WHAT IS BEING ASKED => Your response is a verbatim copy of the listing, stripped of its images.

-=-=-

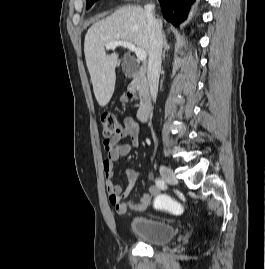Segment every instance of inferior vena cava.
Wrapping results in <instances>:
<instances>
[{
  "label": "inferior vena cava",
  "mask_w": 265,
  "mask_h": 269,
  "mask_svg": "<svg viewBox=\"0 0 265 269\" xmlns=\"http://www.w3.org/2000/svg\"><path fill=\"white\" fill-rule=\"evenodd\" d=\"M155 5L147 4L145 6V14L147 18L150 52L148 58L147 78L153 102H156L159 76L161 71V56L163 48V34L162 29L153 15Z\"/></svg>",
  "instance_id": "1"
}]
</instances>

-=-=-

SOLVED EXERCISE =>
Segment every instance of inferior vena cava.
Wrapping results in <instances>:
<instances>
[{
  "label": "inferior vena cava",
  "mask_w": 265,
  "mask_h": 269,
  "mask_svg": "<svg viewBox=\"0 0 265 269\" xmlns=\"http://www.w3.org/2000/svg\"><path fill=\"white\" fill-rule=\"evenodd\" d=\"M155 5L147 4L145 6V14L147 18L150 52L148 58L147 78L153 102H156L159 76L161 71V56L163 48V34L162 29L153 15Z\"/></svg>",
  "instance_id": "1"
}]
</instances>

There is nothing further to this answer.